Fangirl is more than 100,000 words long, and there were at least two distinct drafts — so I definitely kept working for months after NaNoWriMo was over. But the heart of the book was written that November.

Some writers don't like fanfiction based on their stories. They don't like someone else "taking over" their work and leading their characters through paths they had not planned. Have you ever read fanfiction based on your stories? If so, what is the oddest thing you have come across?

I’m happy that people are writing fanfiction about my characters! It’s incredible to know that people are connecting to my books — and connecting in a way that’s inspiring them to make their own art and tell their own stories.

I don’t read the fanfiction because I’m not quite done with my characters, and I want to keep my headcanon straight. But I love to look at fan art. You can check out some of the fan art for my books here -- https://www.pinterest.com/rainbowrowell/

Both Fangirl and Eleanor and Park have protagonists who are a little different (physically and psychologically speaking) to those usually found in young adult literature nowadays. Do you consider this diversity of models important for the young people of our time?

 

I do think it’s important. I think that it’s good for readers – young readers, especially – to see that different kinds of people get to be heroes. That you don’t have to look a certain way or behave a certain way to fall in love or have adventures.

 

Our Eleanor and Park's review got all kind of comments about the book last page. When you wrote that ending, did you imagine that it was going to be so controversial? Why did you choose that ending?

I didn’t think it would be controversial – no. For me, the ending is open partly because Eleanor and Park are only 17. And 17-year-olds don’t get endings, you know? They get beginnings.

When I was writing it, I thought, “Okay, we’ve followed these two people as long as we can, for now. There’s hope – but wherever they’re going from here, we don’t get to go with them.”

Your next YA novel, Carry on, appears in Fangirl as a fanfic written by the protagonist. But you have already declared that you are not going to write as Gemma T. Leslie (Simon Snow's fictional writer) nor are you going to do it as Cath. Is the Carry on coming out in October the same one that we partially read in Fangirl, or is it something different?

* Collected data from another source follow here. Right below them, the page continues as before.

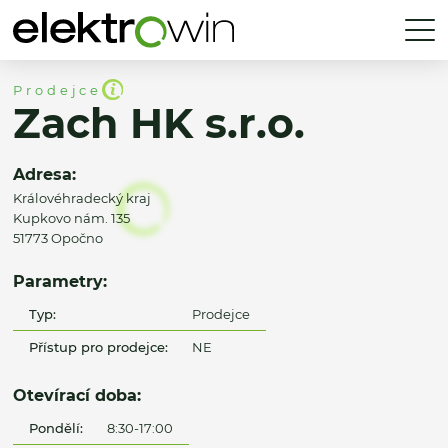
Prodejce
Zach HK s.r.o.
Adresa:
Královéhradecký kraj
Kupkovo nám. 135
51773 Opočno
Parametry:
Typ:
Prodejce
Přístup pro prodejce:
NE
Otevírací doba:
Pondělí:
8:30-17:00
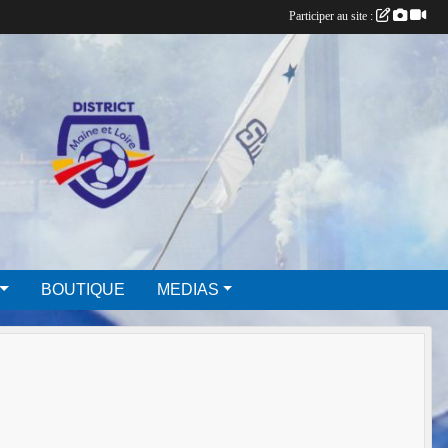
Participer au site :
BOUTIQUE
MEDIAS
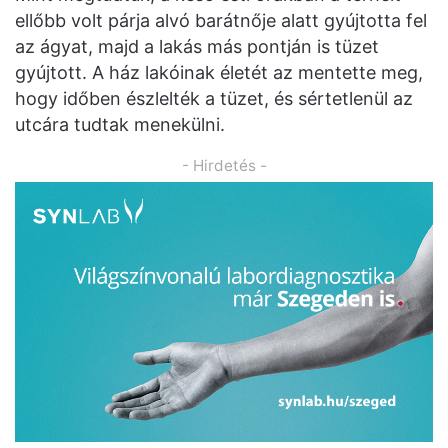
ellőbb volt párja alvó barátnője alatt gyújtotta fel
az ágyat, majd a lakás más pontján is tüzet
gyújtott. A ház lakóinak életét az mentette meg,
hogy időben észlelték a tüzet, és sértetlenül az
utcára tudtak menekülni.
- Hirdetés -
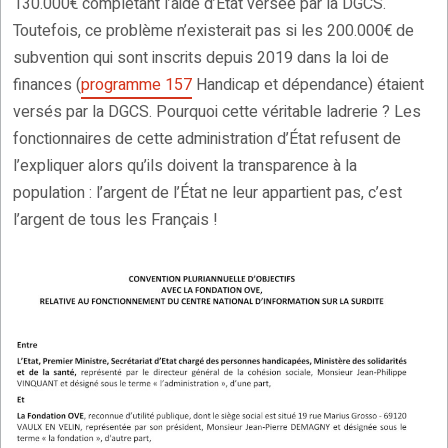
130.000€ complétant l’aide d’État versée par la DGCS.
Toutefois, ce problème n’existerait pas si les 200.000€ de
subvention qui sont inscrits depuis 2019 dans la loi de
finances (
programme 157
Handicap et dépendance) étaient
versés par la DGCS. Pourquoi cette véritable ladrerie ? Les
fonctionnaires de cette administration d’État refusent de
l’expliquer alors qu’ils doivent la transparence à la
population : l’argent de l’État ne leur appartient pas, c’est
l’argent de tous les Français !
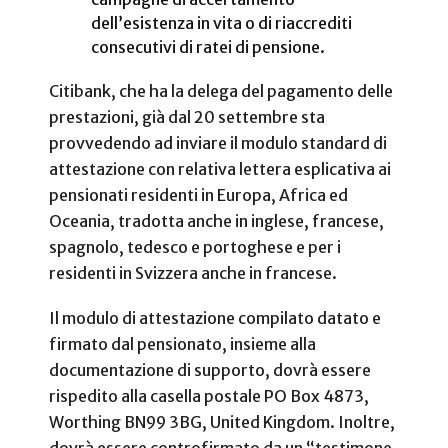
dell’esistenza in vita o di riaccrediti
consecutivi di ratei di pensione.
Citibank, che ha la delega del pagamento delle
prestazioni, già dal 20 settembre sta
provvedendo ad inviare il modulo standard di
attestazione con relativa lettera esplicativa ai
pensionati residenti in Europa, Africa ed
Oceania, tradotta anche in inglese, francese,
spagnolo, tedesco e portoghese e per i
residenti in Svizzera anche in francese.
Il modulo di attestazione compilato datato e
firmato dal pensionato, insieme alla
documentazione di supporto, dovrà essere
rispedito alla casella postale PO Box 4873,
Worthing BN99 3BG, United Kingdom. Inoltre,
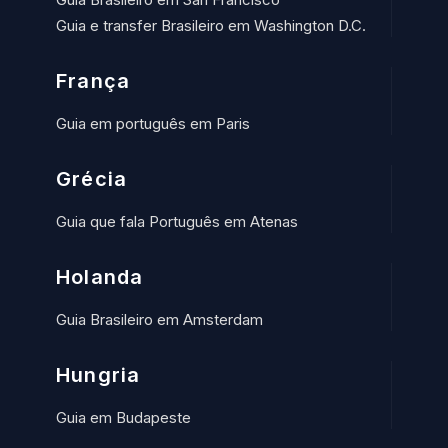
Guia e transfer Brasileiro em Washington D.C.
França
Guia em português em Paris
Grécia
Guia que fala Português em Atenas
Holanda
Guia Brasileiro em Amsterdam
Hungria
Guia em Budapeste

The most common question I’ve been asked about Carry On is whether I’m writing as Cath or as Gemma T. Leslie … The answer is, I’m writing as me.

After I finished writing Fangirl, I kept thinking about Simon and Baz and the World of Mages … I wanted to write more about them, but I didn’t want to write the full series Gemma-style. And I also didn’t want to write through Cath’s hands and brain. I wanted to explore what I would do with this world and these characters.

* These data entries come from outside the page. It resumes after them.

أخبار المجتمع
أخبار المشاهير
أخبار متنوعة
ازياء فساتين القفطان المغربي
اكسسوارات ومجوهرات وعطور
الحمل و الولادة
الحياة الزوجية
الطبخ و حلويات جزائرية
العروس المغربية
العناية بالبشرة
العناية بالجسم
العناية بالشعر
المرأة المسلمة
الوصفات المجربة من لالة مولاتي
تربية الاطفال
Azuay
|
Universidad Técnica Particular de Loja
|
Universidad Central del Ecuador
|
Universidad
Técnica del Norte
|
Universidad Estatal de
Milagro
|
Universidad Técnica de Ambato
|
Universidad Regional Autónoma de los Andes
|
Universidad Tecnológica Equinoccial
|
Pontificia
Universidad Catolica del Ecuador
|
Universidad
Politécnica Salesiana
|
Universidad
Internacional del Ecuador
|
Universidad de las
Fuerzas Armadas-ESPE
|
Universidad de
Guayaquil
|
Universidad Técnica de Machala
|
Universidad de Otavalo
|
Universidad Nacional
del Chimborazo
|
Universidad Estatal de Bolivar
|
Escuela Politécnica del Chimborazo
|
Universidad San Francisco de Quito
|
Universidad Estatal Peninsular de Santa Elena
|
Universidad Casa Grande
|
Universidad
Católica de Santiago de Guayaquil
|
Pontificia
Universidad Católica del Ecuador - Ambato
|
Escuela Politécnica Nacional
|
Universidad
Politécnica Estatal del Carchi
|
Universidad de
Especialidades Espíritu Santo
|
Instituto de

So, even though I’m writing a book that was inspired by fictional fanfiction of a fictional series… I think what I’m writing now is canon.

 

You have written novels for both adults and young people. Do you find the writing process different depending on the age of the reader?

Well, I didn’t consciously make the switch to young adult – Eleanor & Park was just the story I wanted to tell next. But I’m very comfortable and happy writing YA. I’ve always read a lot of it.

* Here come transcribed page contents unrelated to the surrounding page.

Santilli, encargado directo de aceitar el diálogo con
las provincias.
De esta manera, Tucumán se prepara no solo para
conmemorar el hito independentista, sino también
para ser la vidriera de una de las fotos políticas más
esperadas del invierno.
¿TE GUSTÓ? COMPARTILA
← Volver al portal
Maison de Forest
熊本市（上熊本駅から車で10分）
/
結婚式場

One major difference I’ve noticed is how passionate and enthusiastic YA readers are, both teens and adults – and how kind and supportive other YA authors have been. It really feels like a big, vibrant community.

But the process is the same for me. I’m just trying to get into the characters’ heads.

Unfortunately, there are people who consider that young adult literature is simpler and more superficial (and, in short, worse) than the adult. As a writer of both kinds of books, what do you think about this?

If you think young adult books are simple, you probably haven’t read a lot of it. For me, there’s nothing inherently less sophisticated about YA books. Those late teen years are so profoundly important in all of our lives – and dramatic. It’s when we become the people we’re going to be. So it seems so natural to me that authors would want to write coming-of-age stories, and that people of all ages would want to read them.